Rozdział 23 - Łzy...

*Cadence*

Wstałam rano cała obolała. Teraz nie będziemy tego robić chyba przez najbliższy miesiąc. Wtedy on też się obudził. Była jedna zła rzecz: był poniedziałek. Najgorsze jednak było to, że chciał jeszcze. Był nieugięty więc musiałam się zgodzić. Postanowiłam wytrzymać te 15 minut jak najciszej. Nawet nie pisnęłam.

***

Godzinę po czułam się okropnie. Wszystko mnie bolało. Jego już nie było. I dobrze. Miałam go dość. Wolałam przeleżeć cały dzień sama niż być z nim.

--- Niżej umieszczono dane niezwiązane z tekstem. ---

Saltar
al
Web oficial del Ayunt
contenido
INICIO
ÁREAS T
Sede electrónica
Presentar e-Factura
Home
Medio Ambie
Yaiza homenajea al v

Szczerze mówiąc powoli zaczynał mnie denerwować. Chciałam się z nim rozstać ale nie mogłam. Coś cały czas mnie do niego pchało. Coś czego nie mogłam opanować. W końcu około 11 wyszłam z pokoju.

- Wreszcie raczyłaś wyjść. - zawołał z salonu.

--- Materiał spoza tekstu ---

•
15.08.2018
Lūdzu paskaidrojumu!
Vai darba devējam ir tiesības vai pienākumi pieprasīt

Nie odezwałam się. Dopiero w kuchni zauważyłam, że mam na sobie jego bluzę. Usiadłam na zimnej posadzce. Przynajmniej mnie nie widział. Na dźwięk dzwonka aż podskoczyłam. Powoli podeszłam do drzwi i bez zastanowienia je otworzyłam. Do mieszkania wparowała cała moja ' kochana rodzinka '. Matka wytrzeszczyła na mnie oczy.

- Co ty tu wyrabiasz?! Pakuj się! Zabieramy cię stąd! - wrzeszczała na pół bloku.

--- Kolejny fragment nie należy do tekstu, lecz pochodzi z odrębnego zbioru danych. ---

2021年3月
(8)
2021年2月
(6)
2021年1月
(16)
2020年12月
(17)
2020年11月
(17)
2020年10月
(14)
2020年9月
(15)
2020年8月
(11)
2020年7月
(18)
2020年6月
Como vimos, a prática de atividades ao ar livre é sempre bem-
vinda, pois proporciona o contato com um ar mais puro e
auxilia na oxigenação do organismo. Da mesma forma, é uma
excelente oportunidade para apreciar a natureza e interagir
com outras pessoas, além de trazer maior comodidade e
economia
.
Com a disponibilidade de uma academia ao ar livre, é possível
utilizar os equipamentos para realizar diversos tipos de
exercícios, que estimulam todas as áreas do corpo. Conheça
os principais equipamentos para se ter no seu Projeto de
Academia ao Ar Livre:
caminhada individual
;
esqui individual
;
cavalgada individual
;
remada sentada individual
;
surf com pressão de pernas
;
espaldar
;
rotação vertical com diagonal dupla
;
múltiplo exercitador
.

Sean na jej widok spadł z fotela. Ostrożnie podszedł do mnie.

- Jezus Maria co to jest!? - szepnął.

- ZAMKNIJ RYJ! - krzyknął Leon.

- Sam się zamknij smarkaczu.

- Mocne słowa. - wtrąciłam.

- Ty też siedź cicho. Załatwimy tą sprawę po męsku. - zaśmiał się Marco.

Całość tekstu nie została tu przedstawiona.